Sensitive detection of myosin heavy chain composition in skeletal muscle under different loading conditions

Abstract

Different loading conditions were employed to study changes in myosin heavy chain (MHC) composition with the aid of a sensitive approach for separating and detecting MHC isoforms. Separation and detection of MHCs by sodium dodecyl sulfate-polyacrylamide gel electrophoresis were achieved to a degree such that MHC composition is consistent with previous reports on functional and mRNA data. Neonatal MHC was detected at low levels in control, 14-day hindlimb unweighted (HU), and 28-day HU soleus muscles.

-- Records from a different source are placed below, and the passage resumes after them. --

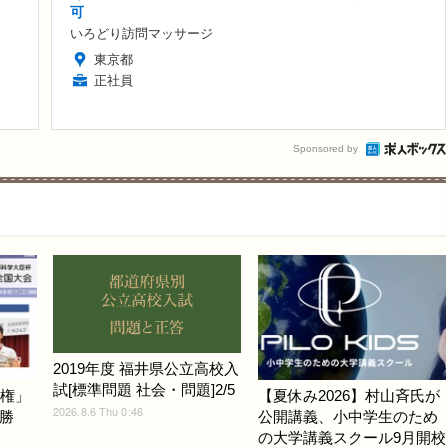
可
いろどり訪問マッサージ
東京都
正社員
Sponsored by
2019年度 福井県公立高校入
試[標準問題 社会・問題]2/5
手権」
【夏休み2026】村山斉氏が
2026.8.6 Thu 0:46
勝
公開講義、小中学生のため
の大学講義スクール9月開校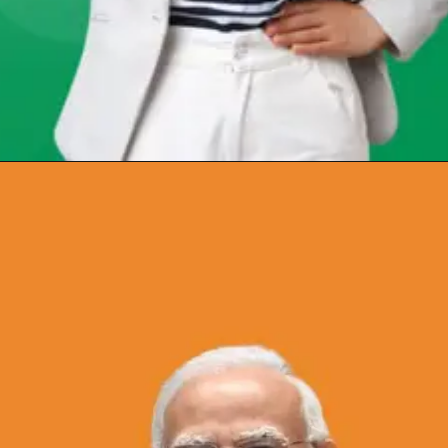
Opening
https://chat.whatsapp.com/Egw1EaCFoyRAUuYG4lrDOi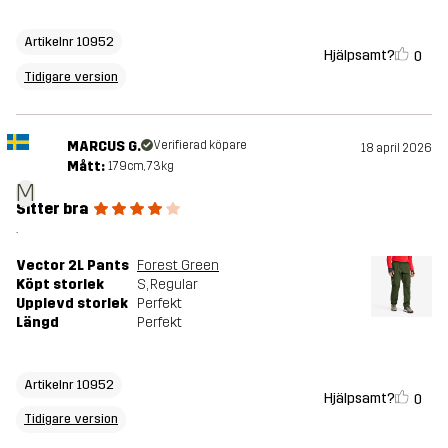
Artikelnr 10952
Hjälpsamt?
0
Tidigare version
MARCUS G.
Verifierad köpare
18 april 2026
Mått:
179cm, 73kg
M
Sitter bra
.
Vector 2L Pants
Forest Green
Köpt storlek
S
, Regular
Upplevd storlek
Perfekt
Längd
Perfekt
Artikelnr 10952
Hjälpsamt?
0
Tidigare version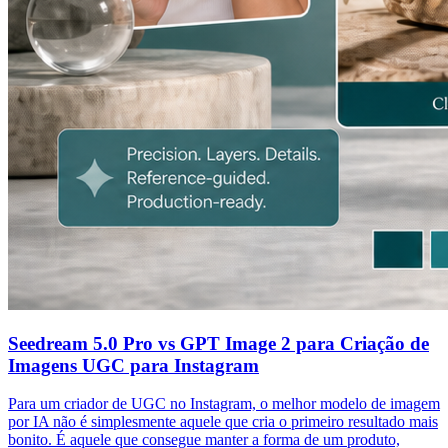
Seedream 5.0 Pro vs GPT Image 2 para Criação de
Imagens UGC para Instagram
Para um criador de UGC no Instagram, o melhor modelo de imagem
por IA não é simplesmente aquele que cria o primeiro resultado mais
bonito. É aquele que consegue manter a forma de um produto,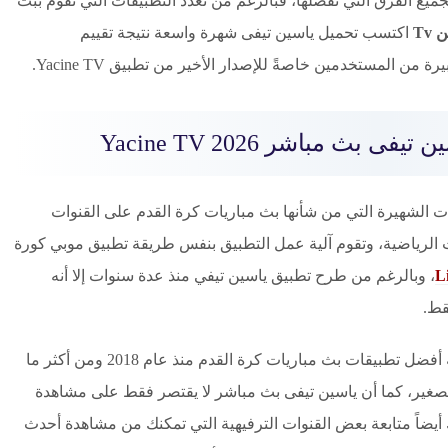
لجميع الفرق التي تفضلها، فبالرغم من تعدد التطبيقات التي تقوم ببث
Tv
اكتسب تحميل ياسين تيفى شهرة واسعة نتيجة تقييم
ن المستخدمين خاصةً للإصدار الأخير من تطبيق Yacine TV.
 بث مباشر Yacine TV 2026
ت الشهيرة التي من شأنها بث مباريات كرة القدم على القنوات
 الرياضية، وتقوم آلية عمل التطبيق بنفس طريقة تطبيق موبي كورة
، وبالرغم من طرح تطبيق ياسين تيفي منذ عدة سنوات إلا أنه
قط.
وقد تم تصنيف تحميل ياسين تيفى APK على أنه أفضل تطبيقات بث مباريات كرة القدم منذ عام 2018 ومن أكثر ما
لصغير، كما أن ياسين تيفى بث مباشر لا يقتصر فقط على مشاهدة
 أيضاً متابعة بعض القنوات الترفيهية التي تمكنك من مشاهدة أحدث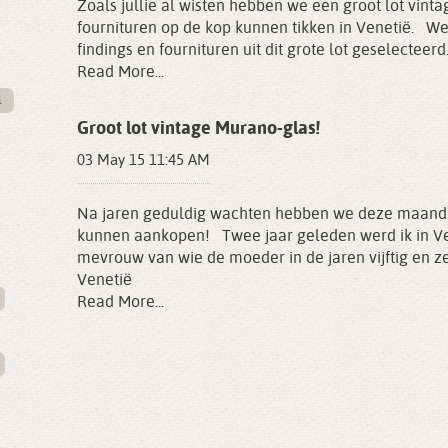
Zoals jullie al wisten hebben we een groot lot vint
fournituren op de kop kunnen tikken in Venetië. We
findings en fournituren uit dit grote lot geselecteer
Read More...
l
Groot lot vintage Murano-glas!
03 May 15 11:45 AM
Na jaren geduldig wachten hebben we deze maand e
kunnen aankopen! Twee jaar geleden werd ik in Ve
mevrouw van wie de moeder in de jaren vijftig en ze
Venetië
Read More...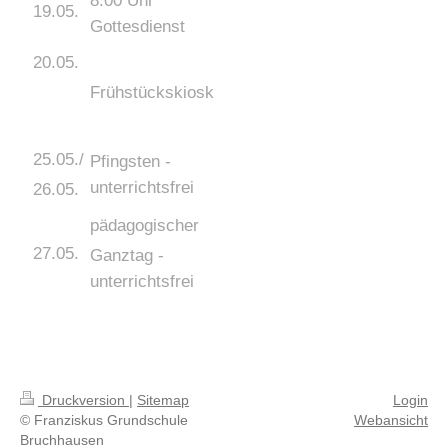
8:00 Uhr
19.05.
Gottesdienst
20.05.
Frühstückskiosk
25.05./
Pfingsten -
unterrichtsfrei
26.05.
pädagogischer
27.05.
Ganztag -
unterrichtsfrei
Druckversion
|
Sitemap
Login
© Franziskus Grundschule
Webansicht
Bruchhausen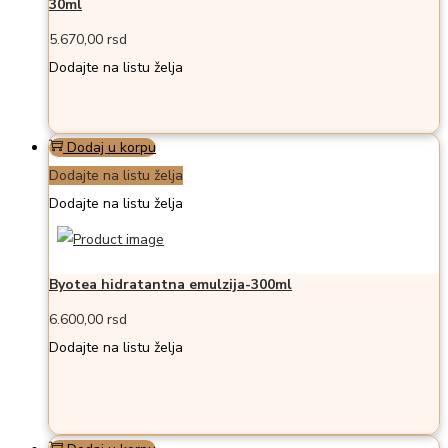
30ml
5.670,00
rsd
Dodajte na listu želja
Dodaj u korpu
Dodajte na listu želja
Dodajte na listu želja
Byotea hidratantna emulzija-300ml
6.600,00
rsd
Dodajte na listu želja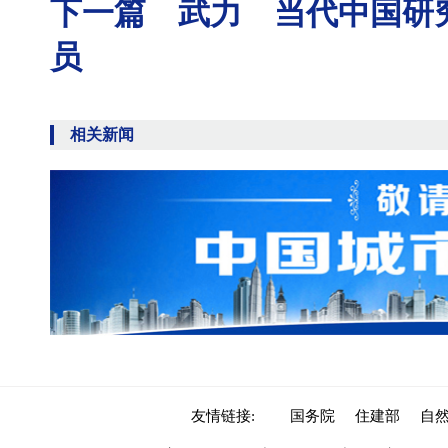
下一篇 武力 当代中国研
员
相关新闻
友情链接:
国务院
住建部
自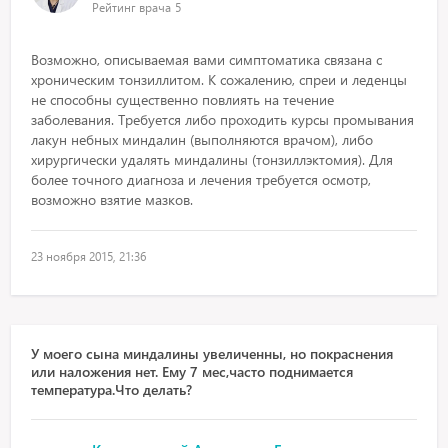
Рейтинг врача
5
Возможно, описываемая вами симптоматика связана с
хроническим тонзиллитом. К сожалению, спреи и леденцы
не способны существенно повлиять на течение
заболевания. Требуется либо проходить курсы промывания
лакун небных миндалин (выполняются врачом), либо
хирургически удалять миндалины (тонзиллэктомия). Для
более точного диагноза и лечения требуется осмотр,
возможно взятие мазков.
23 ноября 2015, 21:36
У моего сына миндалины увеличенны, но покраснения
или наложения нет. Ему 7 мес,часто поднимается
температура.Что делать?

Type IIa MHC remained unchanged in all groups, representing approximately 9% of total MHC present. Type IIb MHC was not detected in control but represented 3% of total MHC at both 14 and 28 days of HU. Type IIx MHC also was not detected in control but represented 6% of total MHC at 14 days HU, and increased to 14% of total MHC at 28 days HU (P < 0.05). Type I MHC decreased from 89% in control to 72% at 28 days HU (P < 0.05). Furthermore, the type I MHC band was separated into two bands of approximately equal content in all groups when low amounts of protein were loaded on gels. The decrease in type I MHC with HU could be attributed entirely to a decrease in the percentage of the band in the type I region with lower mobility, which corresponds to beta-MHC. In addition, hypertrophied plantaris muscles demonstrated a fast-to-slow shift in MHC composition as evidenced by increased I, IIa, and IIx MHC and decreased IIb MHC expression.